[INSTRUCTIONS TO FOLLOW] Every record, from first to last, should be retyped word for word.
======== DATA TO PROCESS ========
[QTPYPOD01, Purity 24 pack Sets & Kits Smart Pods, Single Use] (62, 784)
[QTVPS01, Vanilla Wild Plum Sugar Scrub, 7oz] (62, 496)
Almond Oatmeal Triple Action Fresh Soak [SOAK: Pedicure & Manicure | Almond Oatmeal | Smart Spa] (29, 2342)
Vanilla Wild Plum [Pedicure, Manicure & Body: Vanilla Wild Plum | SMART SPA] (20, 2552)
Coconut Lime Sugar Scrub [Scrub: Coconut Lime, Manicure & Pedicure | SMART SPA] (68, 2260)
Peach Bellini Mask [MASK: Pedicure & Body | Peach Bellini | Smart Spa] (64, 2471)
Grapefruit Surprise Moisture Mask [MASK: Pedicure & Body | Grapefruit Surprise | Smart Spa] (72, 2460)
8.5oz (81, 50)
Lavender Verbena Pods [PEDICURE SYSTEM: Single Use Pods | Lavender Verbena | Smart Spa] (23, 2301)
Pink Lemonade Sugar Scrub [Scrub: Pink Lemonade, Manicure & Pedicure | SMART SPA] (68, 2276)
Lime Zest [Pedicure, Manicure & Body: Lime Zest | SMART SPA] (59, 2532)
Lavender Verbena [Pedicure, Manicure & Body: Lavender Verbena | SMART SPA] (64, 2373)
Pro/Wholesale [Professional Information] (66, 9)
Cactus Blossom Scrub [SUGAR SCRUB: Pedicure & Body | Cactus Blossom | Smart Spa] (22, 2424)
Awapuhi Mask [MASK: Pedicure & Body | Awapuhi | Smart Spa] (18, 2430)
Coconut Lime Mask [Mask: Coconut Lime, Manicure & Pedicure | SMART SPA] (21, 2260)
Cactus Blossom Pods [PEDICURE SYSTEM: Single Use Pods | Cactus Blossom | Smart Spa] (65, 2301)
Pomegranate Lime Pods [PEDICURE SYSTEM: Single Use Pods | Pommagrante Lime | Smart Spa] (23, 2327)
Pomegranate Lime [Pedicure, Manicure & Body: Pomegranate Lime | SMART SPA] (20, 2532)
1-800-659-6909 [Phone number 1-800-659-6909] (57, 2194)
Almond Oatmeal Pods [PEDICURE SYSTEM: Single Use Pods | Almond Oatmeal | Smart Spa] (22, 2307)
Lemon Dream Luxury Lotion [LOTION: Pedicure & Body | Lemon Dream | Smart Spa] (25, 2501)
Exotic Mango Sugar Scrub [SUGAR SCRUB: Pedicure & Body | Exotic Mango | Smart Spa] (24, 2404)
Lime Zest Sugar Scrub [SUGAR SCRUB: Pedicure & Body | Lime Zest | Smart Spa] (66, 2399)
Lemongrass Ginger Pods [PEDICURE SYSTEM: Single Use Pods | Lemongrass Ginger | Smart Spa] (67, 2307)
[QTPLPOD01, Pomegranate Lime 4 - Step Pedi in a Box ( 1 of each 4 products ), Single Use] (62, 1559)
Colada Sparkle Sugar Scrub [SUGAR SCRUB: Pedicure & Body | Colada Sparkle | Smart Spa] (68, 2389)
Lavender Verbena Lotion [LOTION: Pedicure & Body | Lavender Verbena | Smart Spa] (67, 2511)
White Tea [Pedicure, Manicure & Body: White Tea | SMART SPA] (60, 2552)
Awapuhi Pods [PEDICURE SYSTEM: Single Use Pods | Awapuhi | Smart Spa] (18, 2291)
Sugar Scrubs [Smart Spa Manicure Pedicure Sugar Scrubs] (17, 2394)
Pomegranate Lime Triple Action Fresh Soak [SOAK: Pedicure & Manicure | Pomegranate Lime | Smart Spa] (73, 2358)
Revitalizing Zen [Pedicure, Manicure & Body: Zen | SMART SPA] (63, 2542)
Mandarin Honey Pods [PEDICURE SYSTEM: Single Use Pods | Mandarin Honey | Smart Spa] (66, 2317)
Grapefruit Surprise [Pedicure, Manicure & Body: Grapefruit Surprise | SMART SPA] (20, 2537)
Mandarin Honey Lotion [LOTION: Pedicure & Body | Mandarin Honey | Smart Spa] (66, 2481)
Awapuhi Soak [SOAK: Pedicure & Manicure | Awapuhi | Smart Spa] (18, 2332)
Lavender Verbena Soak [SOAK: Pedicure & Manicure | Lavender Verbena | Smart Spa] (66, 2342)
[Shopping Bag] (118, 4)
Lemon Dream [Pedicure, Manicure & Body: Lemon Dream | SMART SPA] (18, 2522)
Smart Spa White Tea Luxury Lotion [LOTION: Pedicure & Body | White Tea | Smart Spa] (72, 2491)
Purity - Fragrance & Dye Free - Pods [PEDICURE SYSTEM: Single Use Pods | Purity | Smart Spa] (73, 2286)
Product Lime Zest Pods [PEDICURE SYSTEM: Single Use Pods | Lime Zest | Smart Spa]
========
[ANSWER BELOW]
[QTPYPOD01, Purity 24 pack Sets & Kits Smart Pods, Single Use] (62, 784)
[QTVPS01, Vanilla Wild Plum Sugar Scrub, 7oz] (62, 496)
Almond Oatmeal Triple Action Fresh Soak [SOAK: Pedicure & Manicure | Almond Oatmeal | Smart Spa] (29, 2342)
Vanilla Wild Plum [Pedicure, Manicure & Body: Vanilla Wild Plum | SMART SPA] (20, 2552)
Coconut Lime Sugar Scrub [Scrub: Coconut Lime, Manicure & Pedicure | SMART SPA] (68, 2260)
Peach Bellini Mask [MASK: Pedicure & Body | Peach Bellini | Smart Spa] (64, 2471)
Grapefruit Surprise Moisture Mask [MASK: Pedicure & Body | Grapefruit Surprise | Smart Spa] (72, 2460)
8.5oz (81, 50)
Lavender Verbena Pods [PEDICURE SYSTEM: Single Use Pods | Lavender Verbena | Smart Spa] (23, 2301)
Pink Lemonade Sugar Scrub [Scrub: Pink Lemonade, Manicure & Pedicure | SMART SPA] (68, 2276)
Lime Zest [Pedicure, Manicure & Body: Lime Zest | SMART SPA] (59, 2532)
Lavender Verbena [Pedicure, Manicure & Body: Lavender Verbena | SMART SPA] (64, 2373)
Pro/Wholesale [Professional Information] (66, 9)
Cactus Blossom Scrub [SUGAR SCRUB: Pedicure & Body | Cactus Blossom | Smart Spa] (22, 2424)
Awapuhi Mask [MASK: Pedicure & Body | Awapuhi | Smart Spa] (18, 2430)
Coconut Lime Mask [Mask: Coconut Lime, Manicure & Pedicure | SMART SPA] (21, 2260)
Cactus Blossom Pods [PEDICURE SYSTEM: Single Use Pods | Cactus Blossom | Smart Spa] (65, 2301)
Pomegranate Lime Pods [PEDICURE SYSTEM: Single Use Pods | Pommagrante Lime | Smart Spa] (23, 2327)
Pomegranate Lime [Pedicure, Manicure & Body: Pomegranate Lime | SMART SPA] (20, 2532)
1-800-659-6909 [Phone number 1-800-659-6909] (57, 2194)
Almond Oatmeal Pods [PEDICURE SYSTEM: Single Use Pods | Almond Oatmeal | Smart Spa] (22, 2307)
Lemon Dream Luxury Lotion [LOTION: Pedicure & Body | Lemon Dream | Smart Spa] (25, 2501)
Exotic Mango Sugar Scrub [SUGAR SCRUB: Pedicure & Body | Exotic Mango | Smart Spa] (24, 2404)
Lime Zest Sugar Scrub [SUGAR SCRUB: Pedicure & Body | Lime Zest | Smart Spa] (66, 2399)
Lemongrass Ginger Pods [PEDICURE SYSTEM: Single Use Pods | Lemongrass Ginger | Smart Spa] (67, 2307)
[QTPLPOD01, Pomegranate Lime 4 - Step Pedi in a Box ( 1 of each 4 products ), Single Use] (62, 1559)
Colada Sparkle Sugar Scrub [SUGAR SCRUB: Pedicure & Body | Colada Sparkle | Smart Spa] (68, 2389)
Lavender Verbena Lotion [LOTION: Pedicure & Body | Lavender Verbena | Smart Spa] (67, 2511)
White Tea [Pedicure, Manicure & Body: White Tea | SMART SPA] (60, 2552)
Awapuhi Pods [PEDICURE SYSTEM: Single Use Pods | Awapuhi | Smart Spa] (18, 2291)
Sugar Scrubs [Smart Spa Manicure Pedicure Sugar Scrubs] (17, 2394)
Pomegranate Lime Triple Action Fresh Soak [SOAK: Pedicure & Manicure | Pomegranate Lime | Smart Spa] (73, 2358)
Revitalizing Zen [Pedicure, Manicure & Body: Zen | SMART SPA] (63, 2542)
Mandarin Honey Pods [PEDICURE SYSTEM: Single Use Pods | Mandarin Honey | Smart Spa] (66, 2317)
Grapefruit Surprise [Pedicure, Manicure & Body: Grapefruit Surprise | SMART SPA] (20, 2537)
Mandarin Honey Lotion [LOTION: Pedicure & Body | Mandarin Honey | Smart Spa] (66, 2481)
Awapuhi Soak [SOAK: Pedicure & Manicure | Awapuhi | Smart Spa] (18, 2332)
Lavender Verbena Soak [SOAK: Pedicure & Manicure | Lavender Verbena | Smart Spa] (66, 2342)
[Shopping Bag] (118, 4)
Lemon Dream [Pedicure, Manicure & Body: Lemon Dream | SMART SPA] (18, 2522)
Smart Spa White Tea Luxury Lotion [LOTION: Pedicure & Body | White Tea | Smart Spa] (72, 2491)
Purity - Fragrance & Dye Free - Pods [PEDICURE SYSTEM: Single Use Pods | Purity | Smart Spa] (73, 2286)
Product Lime Zest Pods [PEDICURE SYSTEM: Single Use Pods | Lime Zest | Smart Spa]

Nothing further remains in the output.